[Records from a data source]
——

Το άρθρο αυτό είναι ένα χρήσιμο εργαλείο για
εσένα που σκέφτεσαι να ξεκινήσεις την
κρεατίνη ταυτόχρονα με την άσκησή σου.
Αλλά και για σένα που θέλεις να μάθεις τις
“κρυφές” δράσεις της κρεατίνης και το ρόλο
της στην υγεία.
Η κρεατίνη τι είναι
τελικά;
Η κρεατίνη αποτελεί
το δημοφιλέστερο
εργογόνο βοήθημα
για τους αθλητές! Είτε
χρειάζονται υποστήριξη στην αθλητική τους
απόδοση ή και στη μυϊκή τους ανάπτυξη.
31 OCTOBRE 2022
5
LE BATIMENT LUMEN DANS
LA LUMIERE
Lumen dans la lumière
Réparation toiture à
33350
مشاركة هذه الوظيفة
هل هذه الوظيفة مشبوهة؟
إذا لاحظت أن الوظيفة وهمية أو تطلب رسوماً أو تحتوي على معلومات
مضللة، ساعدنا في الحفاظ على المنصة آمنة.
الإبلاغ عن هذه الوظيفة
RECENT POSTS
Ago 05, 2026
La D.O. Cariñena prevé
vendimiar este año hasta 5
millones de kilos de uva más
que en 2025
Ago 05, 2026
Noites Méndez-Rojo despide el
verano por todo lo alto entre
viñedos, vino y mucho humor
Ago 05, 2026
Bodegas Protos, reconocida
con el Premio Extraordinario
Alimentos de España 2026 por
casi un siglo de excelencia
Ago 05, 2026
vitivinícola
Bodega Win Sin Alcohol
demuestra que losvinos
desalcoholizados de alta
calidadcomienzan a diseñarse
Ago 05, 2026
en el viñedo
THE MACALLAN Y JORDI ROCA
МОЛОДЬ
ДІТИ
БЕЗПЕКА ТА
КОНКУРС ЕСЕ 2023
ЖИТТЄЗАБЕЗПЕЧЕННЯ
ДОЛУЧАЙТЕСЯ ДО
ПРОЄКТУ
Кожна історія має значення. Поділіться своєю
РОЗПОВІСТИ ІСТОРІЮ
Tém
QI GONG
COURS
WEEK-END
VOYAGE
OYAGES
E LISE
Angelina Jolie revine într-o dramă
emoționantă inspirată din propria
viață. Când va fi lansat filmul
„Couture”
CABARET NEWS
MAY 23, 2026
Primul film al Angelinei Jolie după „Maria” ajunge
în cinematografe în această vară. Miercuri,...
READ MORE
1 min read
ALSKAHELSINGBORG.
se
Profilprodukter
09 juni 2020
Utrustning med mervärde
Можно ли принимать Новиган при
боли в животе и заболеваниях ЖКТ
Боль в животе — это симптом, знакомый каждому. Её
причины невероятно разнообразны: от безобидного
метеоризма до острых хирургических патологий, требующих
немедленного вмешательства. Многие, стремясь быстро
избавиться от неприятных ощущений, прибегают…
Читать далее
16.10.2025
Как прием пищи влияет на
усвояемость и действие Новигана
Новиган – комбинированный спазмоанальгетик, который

——

Return all of the data above exactly, leaving out no line.

→ **WRITTEN SOLUTION**
Το άρθρο αυτό είναι ένα χρήσιμο εργαλείο για
εσένα που σκέφτεσαι να ξεκινήσεις την
κρεατίνη ταυτόχρονα με την άσκησή σου.
Αλλά και για σένα που θέλεις να μάθεις τις
“κρυφές” δράσεις της κρεατίνης και το ρόλο
της στην υγεία.
Η κρεατίνη τι είναι
τελικά;
Η κρεατίνη αποτελεί
το δημοφιλέστερο
εργογόνο βοήθημα
για τους αθλητές! Είτε
χρειάζονται υποστήριξη στην αθλητική τους
απόδοση ή και στη μυϊκή τους ανάπτυξη.
31 OCTOBRE 2022
5
LE BATIMENT LUMEN DANS
LA LUMIERE
Lumen dans la lumière
Réparation toiture à
33350
مشاركة هذه الوظيفة
هل هذه الوظيفة مشبوهة؟
إذا لاحظت أن الوظيفة وهمية أو تطلب رسوماً أو تحتوي على معلومات
مضللة، ساعدنا في الحفاظ على المنصة آمنة.
الإبلاغ عن هذه الوظيفة
RECENT POSTS
Ago 05, 2026
La D.O. Cariñena prevé
vendimiar este año hasta 5
millones de kilos de uva más
que en 2025
Ago 05, 2026
Noites Méndez-Rojo despide el
verano por todo lo alto entre
viñedos, vino y mucho humor
Ago 05, 2026
Bodegas Protos, reconocida
con el Premio Extraordinario
Alimentos de España 2026 por
casi un siglo de excelencia
Ago 05, 2026
vitivinícola
Bodega Win Sin Alcohol
demuestra que losvinos
desalcoholizados de alta
calidadcomienzan a diseñarse
Ago 05, 2026
en el viñedo
THE MACALLAN Y JORDI ROCA
МОЛОДЬ
ДІТИ
БЕЗПЕКА ТА
КОНКУРС ЕСЕ 2023
ЖИТТЄЗАБЕЗПЕЧЕННЯ
ДОЛУЧАЙТЕСЯ ДО
ПРОЄКТУ
Кожна історія має значення. Поділіться своєю
РОЗПОВІСТИ ІСТОРІЮ
Tém
QI GONG
COURS
WEEK-END
VOYAGE
OYAGES
E LISE
Angelina Jolie revine într-o dramă
emoționantă inspirată din propria
viață. Când va fi lansat filmul
„Couture”
CABARET NEWS
MAY 23, 2026
Primul film al Angelinei Jolie după „Maria” ajunge
în cinematografe în această vară. Miercuri,...
READ MORE
1 min read
ALSKAHELSINGBORG.
se
Profilprodukter
09 juni 2020
Utrustning med mervärde
Можно ли принимать Новиган при
боли в животе и заболеваниях ЖКТ
Боль в животе — это симптом, знакомый каждому. Её
причины невероятно разнообразны: от безобидного
метеоризма до острых хирургических патологий, требующих
немедленного вмешательства. Многие, стремясь быстро
избавиться от неприятных ощущений, прибегают…
Читать далее
16.10.2025
Как прием пищи влияет на
усвояемость и действие Новигана
Новиган – комбинированный спазмоанальгетик, который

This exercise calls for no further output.